The Smart Energy Islands project, which has been partially funded, by the European Regional Development Fund, will see new platforms for home energy and electric vehicles developed to balance local supply and demand.

Moixa’s chief technology officer, Chris Wright, said the project supports a “path to full energy independence” for the Scilly Isles and represents “the future of the grid”.

“We should be investing in smart control systems that really enable scale,” he enthused.

Wright also insisted that domestic battery storage systems “will one day be just as ubiquitous as a boiler”.

“It should be absolutely normal,” he said. “That’s why we have built our particular hardware solution to be compact and installable in an hour and easy to utilise.”

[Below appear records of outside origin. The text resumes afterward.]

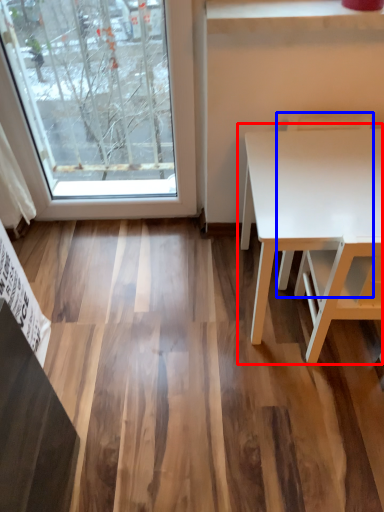 Question: Among these objects, which one is farthest to the camera, table (highlighted by a red box) or chair (highlighted by a blue box)?

Choices:
 (A) table
 (B) chair

Answer: (B) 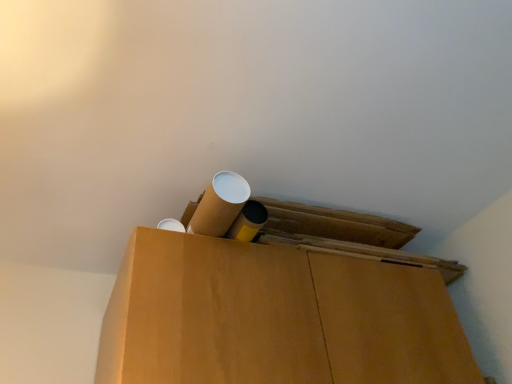 Identify the location of cardboard tube at upper center, the first wide positioned from the top. tap(336, 224).

What do you see at coordinates (336, 224) in the screenshot? I see `cardboard tube at upper center, the first wide positioned from the top` at bounding box center [336, 224].

Measure the distance between cardboard box at center, the second wide when ordered from top to bottom, and camera.

cardboard box at center, the second wide when ordered from top to bottom, is 1.11 meters from camera.

How much space does cardboard box at center, which appears as the first wide when ordered from the bottom, occupy vertically?

4.03 inches.

What do you see at coordinates (347, 235) in the screenshot? This screenshot has width=512, height=384. I see `cardboard box at center, the second wide when ordered from top to bottom` at bounding box center [347, 235].

At what (x,y) coordinates should I click in order to perform the action: click on cardboard box at center, the second wide when ordered from top to bottom. Please return your answer as a coordinate pair (x, y). The width and height of the screenshot is (512, 384). Looking at the image, I should click on (x=347, y=235).

The image size is (512, 384). What are the coordinates of `cardboard tube at upper center, which appears as the second wide when ordered from the bottom` in the screenshot? It's located at (336, 224).

Can you confirm if cardboard box at center, the second wide when ordered from top to bottom, is positioned to the right of cardboard tube at upper center, the first wide positioned from the top?

Indeed, cardboard box at center, the second wide when ordered from top to bottom, is positioned on the right side of cardboard tube at upper center, the first wide positioned from the top.

Is the depth of cardboard box at center, which appears as the first wide when ordered from the bottom, less than that of cardboard tube at upper center, the first wide positioned from the top?

That is True.

Is point (264, 240) closer or farther from the camera than point (386, 225)?

Clearly, point (264, 240) is closer to the camera than point (386, 225).

From the image's perspective, is cardboard box at center, which appears as the first wide when ordered from the bottom, above cardboard tube at upper center, the first wide positioned from the top?

No, from the image's perspective, cardboard box at center, which appears as the first wide when ordered from the bottom, is not above cardboard tube at upper center, the first wide positioned from the top.

From a real-world perspective, is cardboard box at center, the second wide when ordered from top to bottom, positioned under cardboard tube at upper center, which appears as the second wide when ordered from the bottom, based on gravity?

Indeed, from a real-world perspective, cardboard box at center, the second wide when ordered from top to bottom, is positioned beneath cardboard tube at upper center, which appears as the second wide when ordered from the bottom.

Which of these two, cardboard box at center, which appears as the first wide when ordered from the bottom, or cardboard tube at upper center, the first wide positioned from the top, is thinner?

cardboard tube at upper center, the first wide positioned from the top.

Does cardboard box at center, the second wide when ordered from top to bottom, have a lesser height compared to cardboard tube at upper center, which appears as the second wide when ordered from the bottom?

No, cardboard box at center, the second wide when ordered from top to bottom, is not shorter than cardboard tube at upper center, which appears as the second wide when ordered from the bottom.

Between cardboard box at center, which appears as the first wide when ordered from the bottom, and cardboard tube at upper center, which appears as the second wide when ordered from the bottom, which one has smaller size?

cardboard tube at upper center, which appears as the second wide when ordered from the bottom.

Is cardboard box at center, which appears as the first wide when ordered from the bottom, not within cardboard tube at upper center, the first wide positioned from the top?

Yes.

Is cardboard box at center, the second wide when ordered from top to bottom, placed right next to cardboard tube at upper center, the first wide positioned from the top?

Yes, cardboard box at center, the second wide when ordered from top to bottom, is beside cardboard tube at upper center, the first wide positioned from the top.

Is cardboard box at center, the second wide when ordered from top to bottom, aimed at cardboard tube at upper center, the first wide positioned from the top?

No.

Identify the location of wide above the cardboard box at center, which appears as the first wide when ordered from the bottom (from a real-world perspective). (336, 224).

Considering the positions of objects cardboard tube at upper center, which appears as the second wide when ordered from the bottom, and cardboard box at center, which appears as the first wide when ordered from the bottom, in the image provided, who is more to the left, cardboard tube at upper center, which appears as the second wide when ordered from the bottom, or cardboard box at center, which appears as the first wide when ordered from the bottom,?

From the viewer's perspective, cardboard tube at upper center, which appears as the second wide when ordered from the bottom, appears more on the left side.

Relative to cardboard box at center, the second wide when ordered from top to bottom, is cardboard tube at upper center, which appears as the second wide when ordered from the bottom, in front or behind?

Clearly, cardboard tube at upper center, which appears as the second wide when ordered from the bottom, is behind cardboard box at center, the second wide when ordered from top to bottom.

Considering the positions of point (393, 241) and point (298, 204), is point (393, 241) closer or farther from the camera than point (298, 204)?

Point (393, 241).

From the image's perspective, which is below, cardboard tube at upper center, the first wide positioned from the top, or cardboard box at center, which appears as the first wide when ordered from the bottom?

cardboard box at center, which appears as the first wide when ordered from the bottom, is shown below in the image.

Looking at this image, from a real-world perspective, between cardboard tube at upper center, the first wide positioned from the top, and cardboard box at center, which appears as the first wide when ordered from the bottom, who is vertically higher?

cardboard tube at upper center, the first wide positioned from the top.

Between cardboard tube at upper center, the first wide positioned from the top, and cardboard box at center, which appears as the first wide when ordered from the bottom, which one has smaller width?

With smaller width is cardboard tube at upper center, the first wide positioned from the top.

In the scene shown: Between cardboard tube at upper center, the first wide positioned from the top, and cardboard box at center, the second wide when ordered from top to bottom, which one has more height?

With more height is cardboard box at center, the second wide when ordered from top to bottom.

Is cardboard tube at upper center, which appears as the second wide when ordered from the bottom, bigger than cardboard box at center, which appears as the first wide when ordered from the bottom?

No, cardboard tube at upper center, which appears as the second wide when ordered from the bottom, is not bigger than cardboard box at center, which appears as the first wide when ordered from the bottom.

Can cardboard box at center, which appears as the first wide when ordered from the bottom, be found inside cardboard tube at upper center, the first wide positioned from the top?

Definitely not — cardboard box at center, which appears as the first wide when ordered from the bottom, is not inside cardboard tube at upper center, the first wide positioned from the top.

From the picture: Is cardboard tube at upper center, the first wide positioned from the top, far away from cardboard box at center, the second wide when ordered from top to bottom?

They are positioned close to each other.

From the picture: Is cardboard tube at upper center, the first wide positioned from the top, positioned with its back to cardboard box at center, the second wide when ordered from top to bottom?

cardboard tube at upper center, the first wide positioned from the top, is not turned away from cardboard box at center, the second wide when ordered from top to bottom.

How different are the orientations of cardboard tube at upper center, the first wide positioned from the top, and cardboard box at center, which appears as the first wide when ordered from the bottom, in degrees?

The angle between the facing direction of cardboard tube at upper center, the first wide positioned from the top, and the facing direction of cardboard box at center, which appears as the first wide when ordered from the bottom, is 0.000714 degrees.

Locate an element on the screen. The height and width of the screenshot is (384, 512). wide that is above the cardboard box at center, which appears as the first wide when ordered from the bottom (from a real-world perspective) is located at coordinates (336, 224).

Identify the location of wide below the cardboard tube at upper center, which appears as the second wide when ordered from the bottom (from the image's perspective). The image size is (512, 384). (347, 235).

Locate an element on the screen. The image size is (512, 384). wide in front of the cardboard tube at upper center, which appears as the second wide when ordered from the bottom is located at coordinates (347, 235). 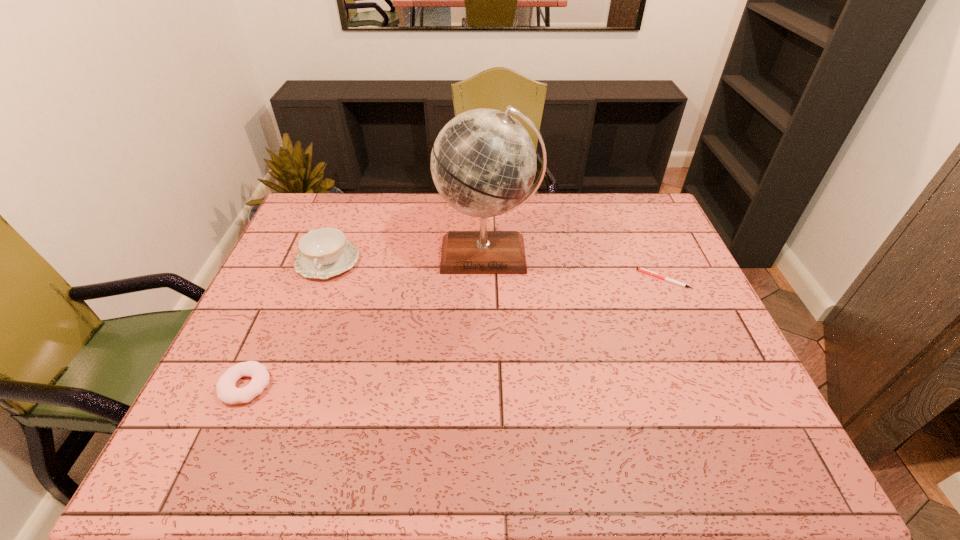 In order to click on object that is the second closest to the third object from left to right in this screenshot , I will do `click(639, 269)`.

Choose which object is the nearest neighbor to the tallest object. Please provide its 2D coordinates. Your answer should be formatted as a tuple, i.e. [(x, y)], where the tuple contains the x and y coordinates of a point satisfying the conditions above.

[(324, 252)]

This screenshot has width=960, height=540. I want to click on free location that satisfies the following two spatial constraints: 1. on the clicker of the shortest object; 2. on the front side of the second shortest object, so click(x=711, y=386). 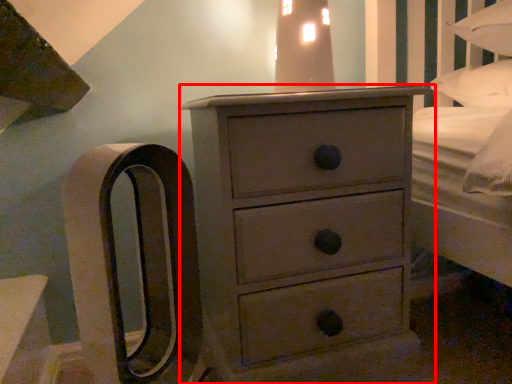 Question: In this image, where is chest of drawers (annotated by the red box) located relative to bedside lamp?

Choices:
 (A) left
 (B) right

Answer: (A) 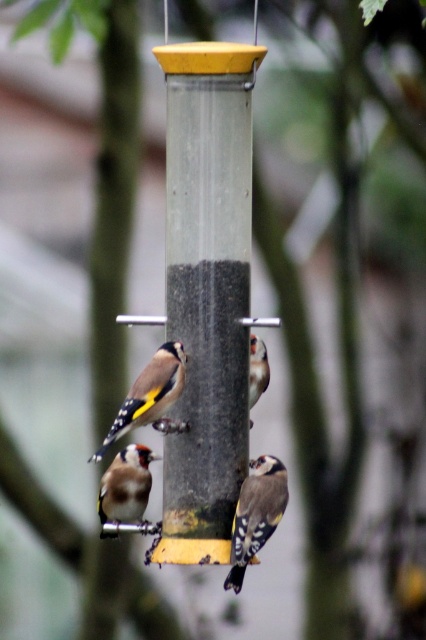 You are a birdwatcher observing the scene. You notice two birds in particular. The first is the yellow and black speckled bird at center, and the second is the brown speckled feathers at lower left. Which of these two birds is taller?

The yellow and black speckled bird at center is much taller than the brown speckled feathers at lower left. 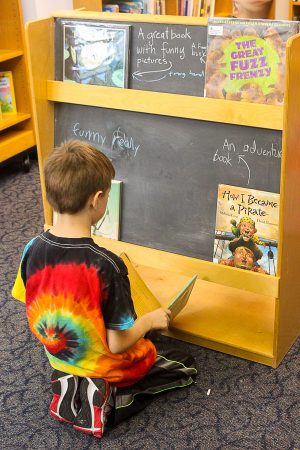 I want to click on floor, so click(x=191, y=420). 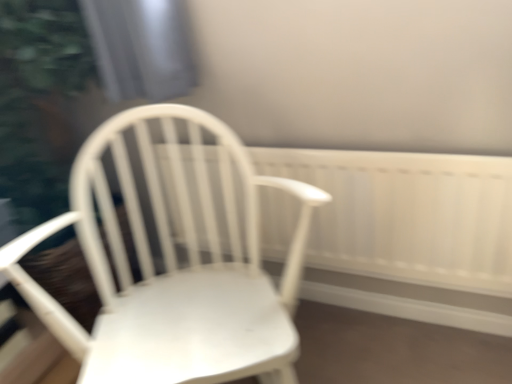 Describe the element at coordinates (173, 266) in the screenshot. I see `white matte wood chair at center` at that location.

Where is `white matte wood chair at center`? white matte wood chair at center is located at coordinates (173, 266).

What is the approximate height of white wooden radiator at center?

It is 43.14 centimeters.

What do you see at coordinates (407, 215) in the screenshot?
I see `white wooden radiator at center` at bounding box center [407, 215].

Image resolution: width=512 pixels, height=384 pixels. In order to click on white wooden radiator at center in this screenshot , I will do `click(407, 215)`.

Locate an element on the screen. white matte wood chair at center is located at coordinates (173, 266).

Visually, is white wooden radiator at center positioned to the left or to the right of white matte wood chair at center?

Based on their positions, white wooden radiator at center is located to the right of white matte wood chair at center.

From the picture: Is white wooden radiator at center further to camera compared to white matte wood chair at center?

Yes, white wooden radiator at center is further from the camera.

Is point (359, 232) positioned before point (101, 355)?

No, (359, 232) is further to viewer.

From the image's perspective, which one is positioned lower, white wooden radiator at center or white matte wood chair at center?

white matte wood chair at center appears lower in the image.

From a real-world perspective, between white wooden radiator at center and white matte wood chair at center, who is vertically lower?

From a 3D spatial view, white wooden radiator at center is below.

Does white wooden radiator at center have a lesser width compared to white matte wood chair at center?

Indeed, white wooden radiator at center has a lesser width compared to white matte wood chair at center.

Between white wooden radiator at center and white matte wood chair at center, which one has more height?

Standing taller between the two is white matte wood chair at center.

Based on their sizes in the image, would you say white wooden radiator at center is bigger or smaller than white matte wood chair at center?

Clearly, white wooden radiator at center is smaller in size than white matte wood chair at center.

Is white matte wood chair at center inside white wooden radiator at center?

No.

Does white wooden radiator at center touch white matte wood chair at center?

No, white wooden radiator at center is not with white matte wood chair at center.

Does white wooden radiator at center turn towards white matte wood chair at center?

Yes, white wooden radiator at center is facing white matte wood chair at center.

How different are the orientations of white wooden radiator at center and white matte wood chair at center in degrees?

33.4 degrees.

Locate an element on the screen. This screenshot has height=384, width=512. chair positioned vertically above the white wooden radiator at center (from a real-world perspective) is located at coordinates (173, 266).

Which object is positioned more to the left, white matte wood chair at center or white wooden radiator at center?

Positioned to the left is white matte wood chair at center.

Based on the photo, which object is closer to the camera, white matte wood chair at center or white wooden radiator at center?

white matte wood chair at center is in front.

Which is nearer, (196, 249) or (466, 196)?

Positioned in front is point (466, 196).

From the image's perspective, is white matte wood chair at center located above white wooden radiator at center?

Actually, white matte wood chair at center appears below white wooden radiator at center in the image.

From a real-world perspective, is white matte wood chair at center under white wooden radiator at center?

No, from a real-world perspective, white matte wood chair at center is not beneath white wooden radiator at center.

Which of these two, white matte wood chair at center or white wooden radiator at center, is wider?

white matte wood chair at center.

Considering the sizes of white matte wood chair at center and white wooden radiator at center in the image, is white matte wood chair at center taller or shorter than white wooden radiator at center?

Clearly, white matte wood chair at center is taller compared to white wooden radiator at center.

Which of these two, white matte wood chair at center or white wooden radiator at center, is bigger?

white matte wood chair at center is bigger.

In the scene shown: Does white matte wood chair at center contain white wooden radiator at center?

No, white matte wood chair at center does not contain white wooden radiator at center.

Based on the photo, is white matte wood chair at center placed right next to white wooden radiator at center?

No, white matte wood chair at center is not touching white wooden radiator at center.

Is white matte wood chair at center positioned with its back to white wooden radiator at center?

Yes, white matte wood chair at center's orientation is away from white wooden radiator at center.

The height and width of the screenshot is (384, 512). Identify the location of chair below the white wooden radiator at center (from the image's perspective). (173, 266).

You are a GUI agent. You are given a task and a screenshot of the screen. Output one action in this format:
    pyautogui.click(x=<x>, y=<y>)
    Task: Click on the radiator on the right side of white matte wood chair at center
    
    Given the screenshot: What is the action you would take?
    pyautogui.click(x=407, y=215)

At what (x,y) coordinates should I click in order to perform the action: click on chair below the white wooden radiator at center (from the image's perspective). Please return your answer as a coordinate pair (x, y). The width and height of the screenshot is (512, 384). Looking at the image, I should click on (173, 266). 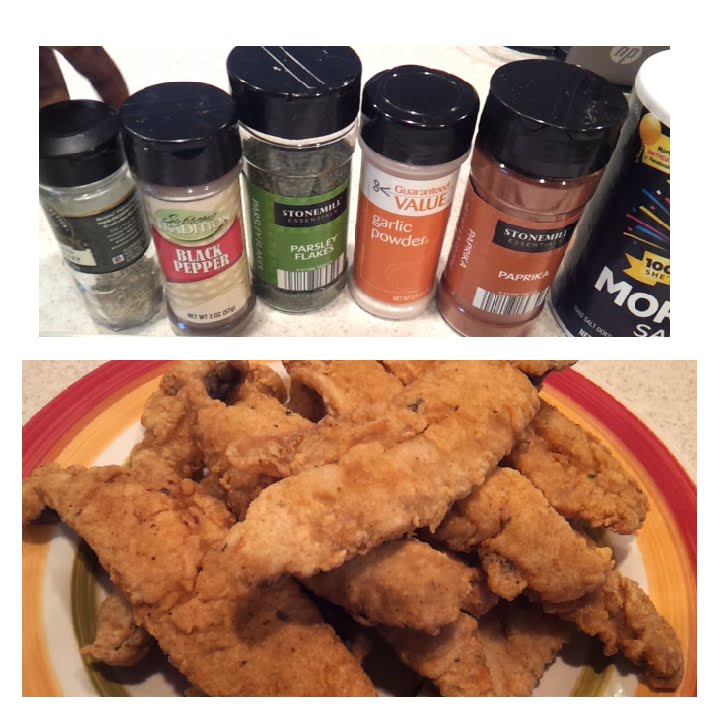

As part of the £10.8m Smart Energy Islands Project project, 10 homes will test a number of new smart energy technologies, including Moixa batteries and air-source heat pumps.

The firm’s systems will also be integrated with a management platform developed by Hitachi Europe, which will use all the available technologies to balance the supply and demand of electricity.

The project will lay the foundations for a wider Smart Islands programme, which aims to meet 40 per cent of energy demand through renewables by 2025. The programme also aims to see 40 per cent of vehicles being electric or low-carbon by that date.

Wright said the Isles of Scilly are a “great testbed” for such technology, because you can “really measure what is going on and that’s really important when you go to scale”.

“Batteries appear to be following a similar cost curve to solar,” added Wright. “When the feed-in-tariffs were launched in 2010, the cost of a solar system was around £12,000 or £15,000. Now seven years later, it’s more like £2,500 or £3,000. There’s a similar playing field with batteries.

“They are still more expensive than we would like. We are pushing very hard to make our solution as cost effective as we can. That’s why we are interested in making a solution for all homes, not just for rich people.”